2. NO _x storage performance For each catalyst after the endurance test, after performing lean operation for 60 seconds using the same exhaust system, introducing a rich pulse for 2 to 3 seconds (rich spike), NO _x purification at this time The rate was measured. Further, in order to calculate the NO _x purification possible amount in the lean atmosphere, the NO _x occlusion amount until the purification rate of NO _x entering the catalyst was changed from 100% to 90% was calculated. The calculated results are shown in FIG.
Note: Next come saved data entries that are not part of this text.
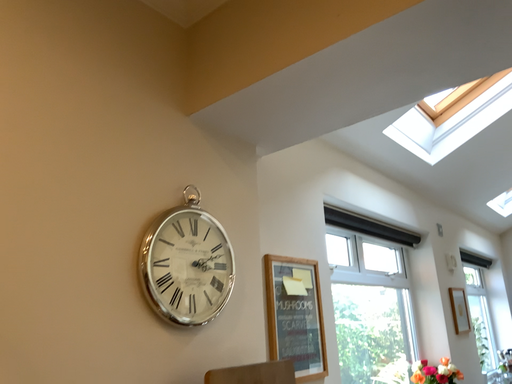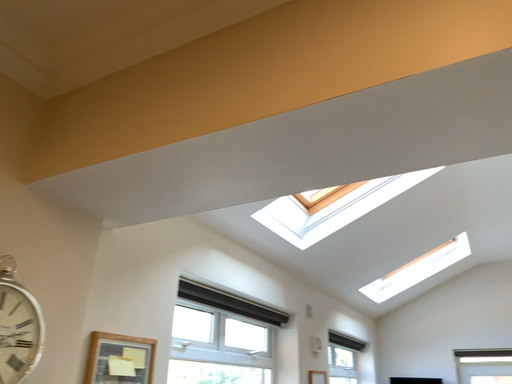 Question: Which way did the camera rotate in the video?

Choices:
 (A) rotated right
 (B) rotated left

Answer: (A) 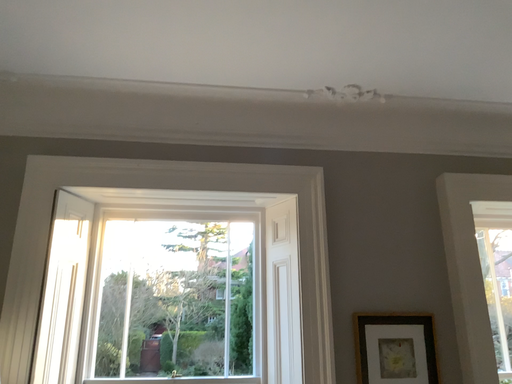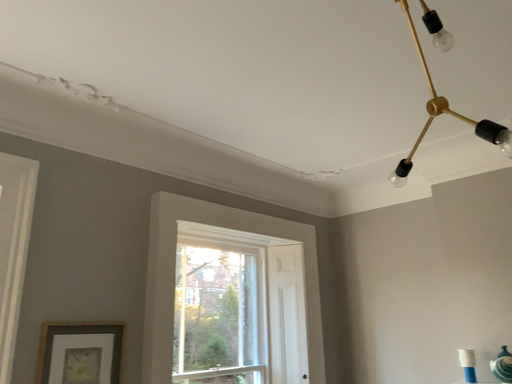 Question: Which way did the camera rotate in the video?

Choices:
 (A) rotated right
 (B) rotated left

Answer: (A) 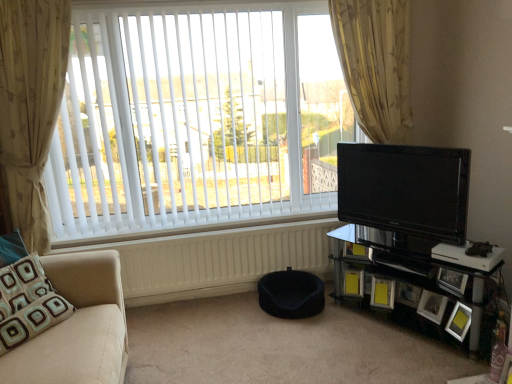 Identify the location of free space to the left of black fabric bean bag at center. The image size is (512, 384). (238, 315). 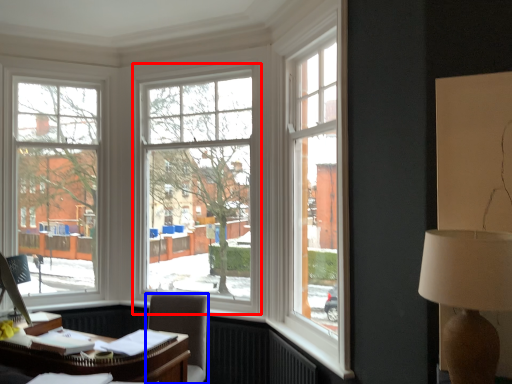 Question: Which object is further to the camera taking this photo, window (highlighted by a red box) or chair (highlighted by a blue box)?

Choices:
 (A) window
 (B) chair

Answer: (A) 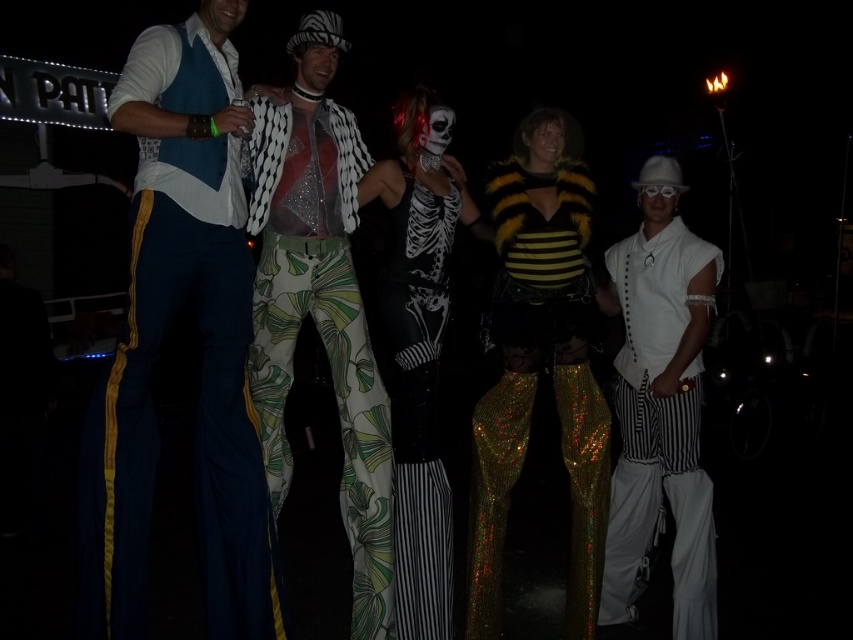 Can you confirm if shiny sequined pants at center is taller than white matte shirt at center?

Yes, shiny sequined pants at center is taller than white matte shirt at center.

Find the location of a particular element. Image resolution: width=853 pixels, height=640 pixels. shiny sequined pants at center is located at coordinates (320, 323).

Is point (318, 20) positioned in front of point (683, 445)?

Yes, it is.

Identify the location of shiny sequined pants at center. Image resolution: width=853 pixels, height=640 pixels. pyautogui.click(x=320, y=323).

Does matte white face at center appear on the right side of matte black mask at center?

Incorrect, matte white face at center is not on the right side of matte black mask at center.

Can you confirm if matte white face at center is positioned to the left of matte black mask at center?

Indeed, matte white face at center is positioned on the left side of matte black mask at center.

Who is more distant from viewer, (318, 83) or (554, 140)?

The point (554, 140) is behind.

Identify the location of matte white face at center. (315, 67).

Can you confirm if matte blue pants at left is taller than matte black mask at center?

Correct, matte blue pants at left is much taller as matte black mask at center.

Where is `matte blue pants at left`? matte blue pants at left is located at coordinates (160, 348).

The image size is (853, 640). In order to click on matte blue pants at left in this screenshot , I will do `click(160, 348)`. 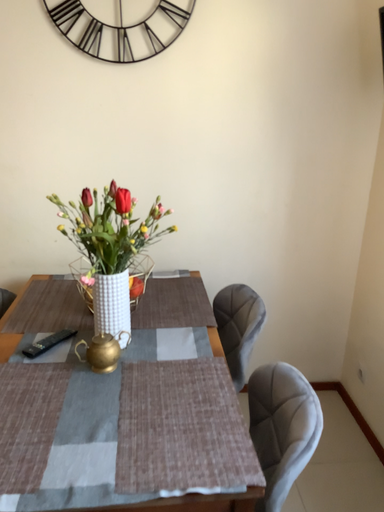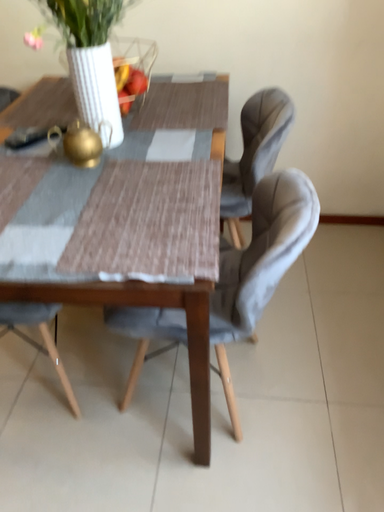 Question: Which way did the camera rotate in the video?

Choices:
 (A) rotated left
 (B) rotated right

Answer: (A) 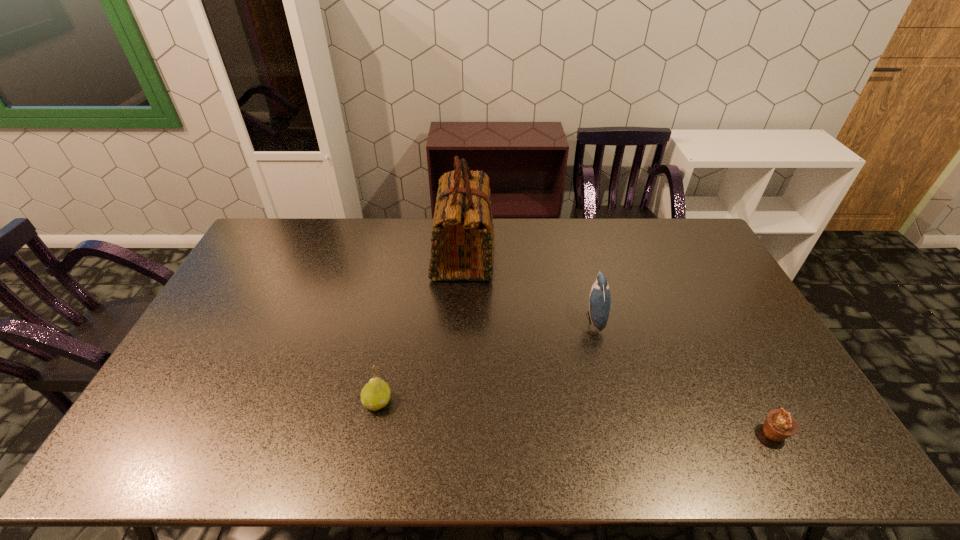 Find the location of a particular element. The height and width of the screenshot is (540, 960). free space located at the tip of the third shortest object's beak is located at coordinates (495, 319).

Image resolution: width=960 pixels, height=540 pixels. Identify the location of vacant space located 0.400m at the tip of the third shortest object's beak. (457, 319).

At what (x,y) coordinates should I click in order to perform the action: click on free region located on the right of the third farthest object. Please return your answer as a coordinate pair (x, y). Looking at the image, I should click on 434,402.

This screenshot has width=960, height=540. In order to click on vacant space situated 0.150m on the left of the nearest object in this screenshot , I will do `click(699, 434)`.

This screenshot has width=960, height=540. I want to click on object present at the far edge, so click(x=462, y=248).

At what (x,y) coordinates should I click in order to perform the action: click on object that is at the near edge. Please return your answer as a coordinate pair (x, y). The width and height of the screenshot is (960, 540). Looking at the image, I should click on (x=779, y=425).

The height and width of the screenshot is (540, 960). Find the location of `object at the right edge`. object at the right edge is located at coordinates (779, 425).

In order to click on object that is at the near right corner in this screenshot , I will do `click(779, 425)`.

In the image, there is a desktop. Identify the location of vacant space at the far edge. Image resolution: width=960 pixels, height=540 pixels. (656, 252).

The height and width of the screenshot is (540, 960). In order to click on vacant region at the near edge in this screenshot , I will do `click(731, 436)`. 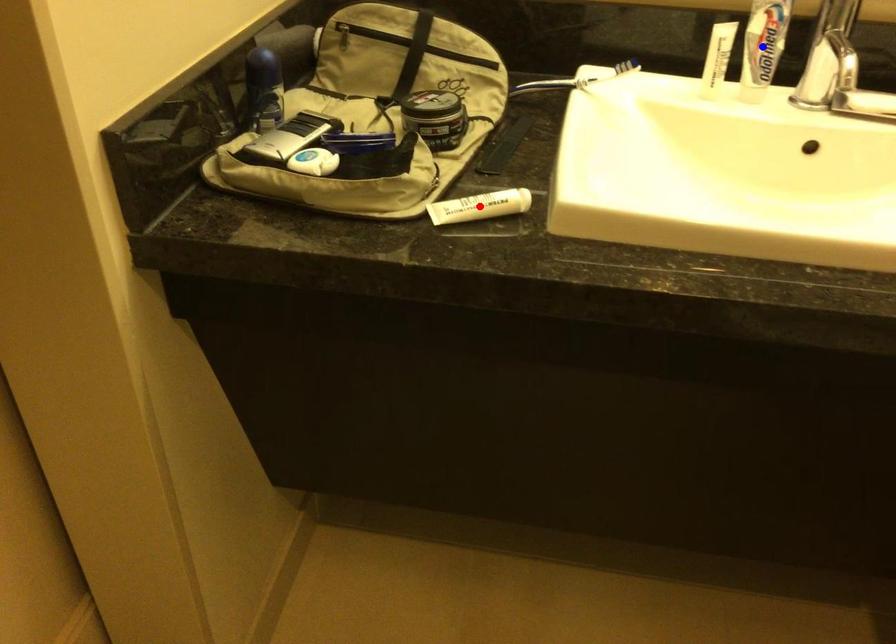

As shown in FIG. 5, in the exhaust gas purification catalyst with the optimized catalyst layer configuration, as shown in the comparison between Example 2 and Comparative Example 1, Example 4 and Comparative Example 3, and Example 3 and Comparative Example 2. Even when the NO _x storage material increased or the amount of noble metal increased, a higher NO _x purification activity was obtained compared to the comparative example in which the NO _x storage material and the noble metal were supported in the same amount.

Claims (3)

A first catalyst layer containing zirconium oxide and rhodium and a second catalyst layer containing at least one of platinum and palladium in order from the support substrate side on the support substrate side, and the first catalyst layer At least one of the catalyst layer and the second catalyst layer includes at least one of an alkali metal and an alkaline earth metal;
Platinum, palladium, and alkali metal and the ratio of the total amount ^{M 2} of the alkaline earth metal to the total amount ^{M 1} of rhodium ^{(M 2 / M 1; mol} / g ratio) is less than 0.5, the total volume of the catalyst layer NO _x storage-and-reduction type exhaust gas purifying catalyst ratio of the volume of said first catalyst layer is 60% or more relative to. ^2. The NO _x storage reduction exhaust gas purification catalyst according to claim 1, wherein the ratio M ² / M ¹ (mol / g ratio) is 0.1 to 0.47. 3. The NO _x storage reduction exhaust gas purification catalyst according to claim 1, wherein the total thickness of the catalyst layer is 90 to 300 μm.